Fin dalle prime ore del mattino, dunque, come preannunciato nei giorni scorsi, alcuni luoghi situati nel cuore della cittadina brianzola si sono trasformati in un vero e proprio set, con protagonisti attori popolarissimi, da Stefania Rocca, che ha girato una scena davanti al municipio, allo stesso Cavina, che ha interpretato il tenero ciak tra nonno e nipote nei giardinetti di via Enrico Fermi, fino ad arrivare a Stefania Sandrelli, la grande protagonista del pomeriggio, quando la troupe, la produzione e il cast si sono spostati nell'affascinante cornice di piazza Mercato, davanti al Santuario di Santa Maria della Noce.
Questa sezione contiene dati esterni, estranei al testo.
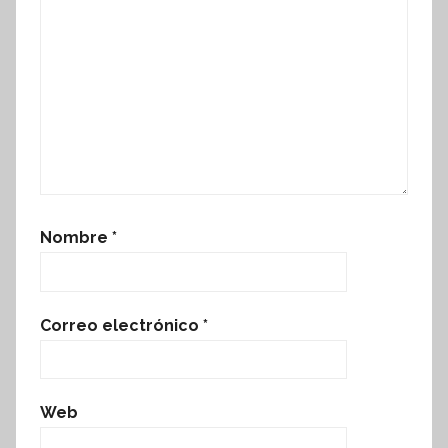
Nombre
*
Correo electrónico
*
Web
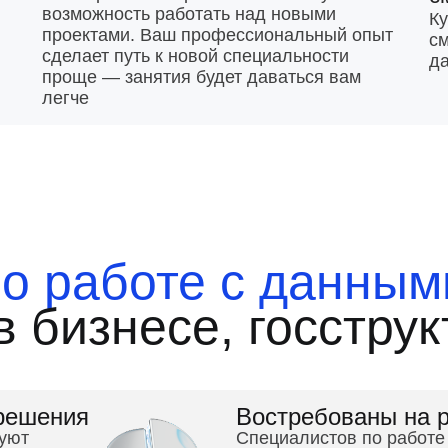
возможность работать над новыми
Ку
проектами. Ваш профессиональный опыт
см
сделает путь к новой специальности
да
проще — занятия будет даваться вам
легче
о работе с данным
 бизнесе, госструк
решения
Востребованы на 
руют
Специалистов по работе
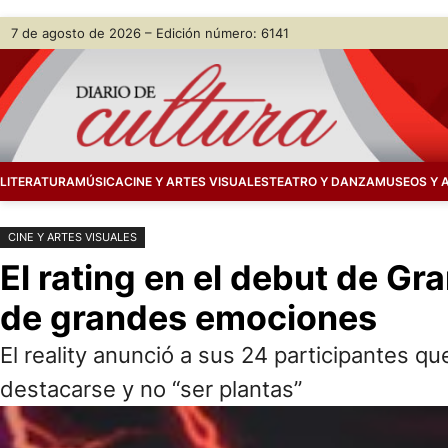
Saltar
Skip
7 de agosto de 2026 – Edición número: 6141
al
to
contenido
content
LITERATURA
MÚSICA
CINE Y ARTES VISUALES
TEATRO Y DANZA
MUSEOS Y 
CINE Y ARTES VISUALES
El rating en el debut de G
de grandes emociones
El reality anunció a sus 24 participantes q
destacarse y no “ser plantas”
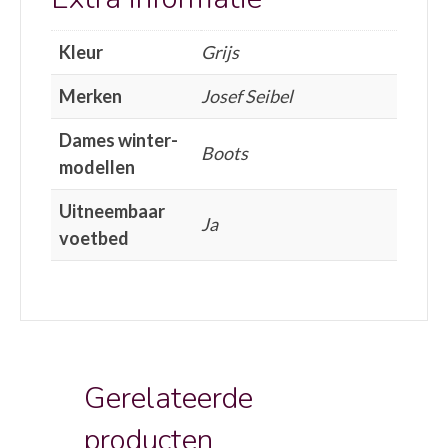
Kleur
Grijs
Merken
Josef Seibel
Dames winter-
Boots
modellen
Uitneembaar
Ja
voetbed
Gerelateerde
producten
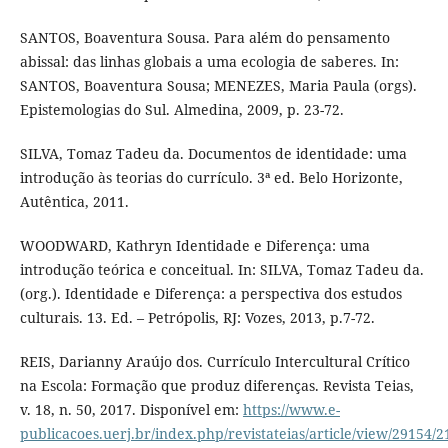
SANTOS, Boaventura Sousa. Para além do pensamento
abissal: das linhas globais a uma ecologia de saberes. In:
SANTOS, Boaventura Sousa; MENEZES, Maria Paula (orgs).
Epistemologias do Sul. Almedina, 2009, p. 23-72.
SILVA, Tomaz Tadeu da. Documentos de identidade: uma
introdução às teorias do currículo. 3ª ed. Belo Horizonte,
Autêntica, 2011.
WOODWARD, Kathryn Identidade e Diferença: uma
introdução teórica e conceitual. In: SILVA, Tomaz Tadeu da.
(org.). Identidade e Diferença: a perspectiva dos estudos
culturais. 13. Ed. – Petrópolis, RJ: Vozes, 2013, p.7-72.
REIS, Darianny Araújo dos. Currículo Intercultural Crítico
na Escola: Formação que produz diferenças. Revista Teias,
v. 18, n. 50, 2017. Disponível em:
https://www.e-
publicacoes.uerj.br/index.php/revistateias/article/view/29154/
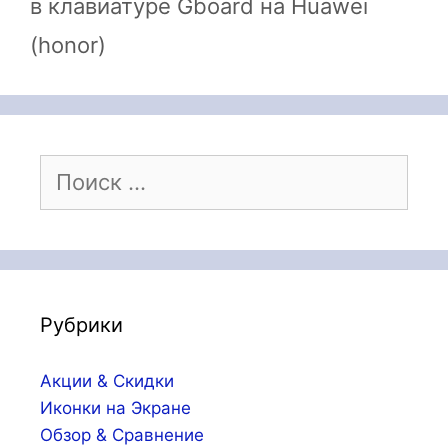
в клавиатуре Gboard на Huawei
(honor)
Поиск:
Рубрики
Акции & Скидки
Иконки на Экране
Обзор & Сравнение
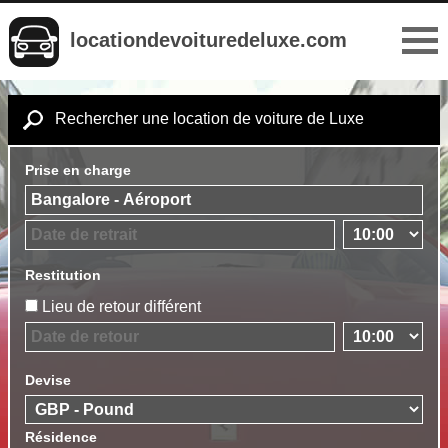
locationdevoituredeluxe.com
Rechercher une location de voiture de Luxe
Prise en charge
Restitution
Lieu de retour différent
Devise
Résidence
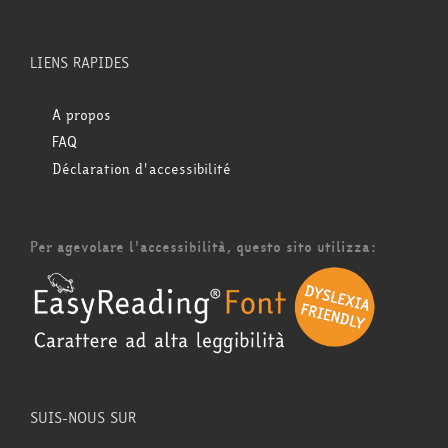
LIENS RAPIDES
A propos
FAQ
Déclaration d'accessibilité
Per agevolare l'accessibilità, questo sito utilizza:
SUIS-NOUS SUR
Qui, per l'occasione, è stato allestito un vero e proprio mercato, con tanto di banchetti della frutta e degli ortaggi, teatro di un incontro tra Eleonora, la “matrona” della famiglia Rengoni, interpretata proprio dalla Sandrelli, e un'amica, che ha il volto noto di Giuditta Saltarini, vedova di Renato Rascel, che farà così il suo ritorno sul piccolo schermo. Nella scena, diretta con minuziosa attenzione da Milani, sempre vicino agli attori per consigliarli in ogni dettaglio, e provata diverse volte prima del ciak definitivo, Eleonora alias Sandrelli, con in mano due borse della spesa, parla di una festa di fidanzamento. Poi si dirige verso un'auto che l'aspetta e dice poche parole all'autista, per poi andare verso il Santuario. 
Per rendere al meglio l'idea del mercato, al ciak hanno collaborato numerose comparse, scelte dalla produzione e provenienti in buona parte dal Comasco e dalla Brianza.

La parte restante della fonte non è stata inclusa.